#### Directions
From the first line to the last, restate every record word for word, leaving out the pictures.

#### Records for this task
---

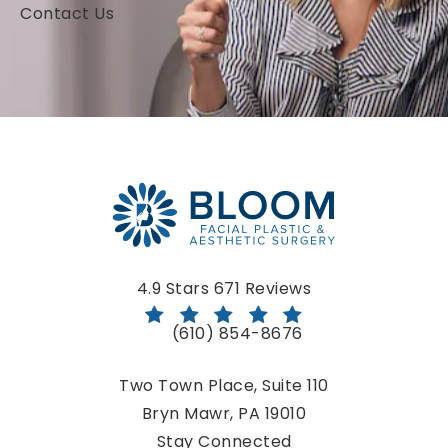
Contact Us
Bloom Facial Plastic & Aesthetic Surgery reviews:
4.9 Stars 671 Reviews
(610) 854-8676
Call Bloom Facial Plastic & Aestheti
Two Town Place, Suite 110
Bryn Mawr, PA 19010
(opens in a new tab)
Stay Connected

---

#### Task answer
Contact Us
Bloom Facial Plastic & Aesthetic Surgery reviews:
4.9 Stars 671 Reviews
(610) 854-8676
Call Bloom Facial Plastic & Aestheti
Two Town Place, Suite 110
Bryn Mawr, PA 19010
(opens in a new tab)
Stay Connected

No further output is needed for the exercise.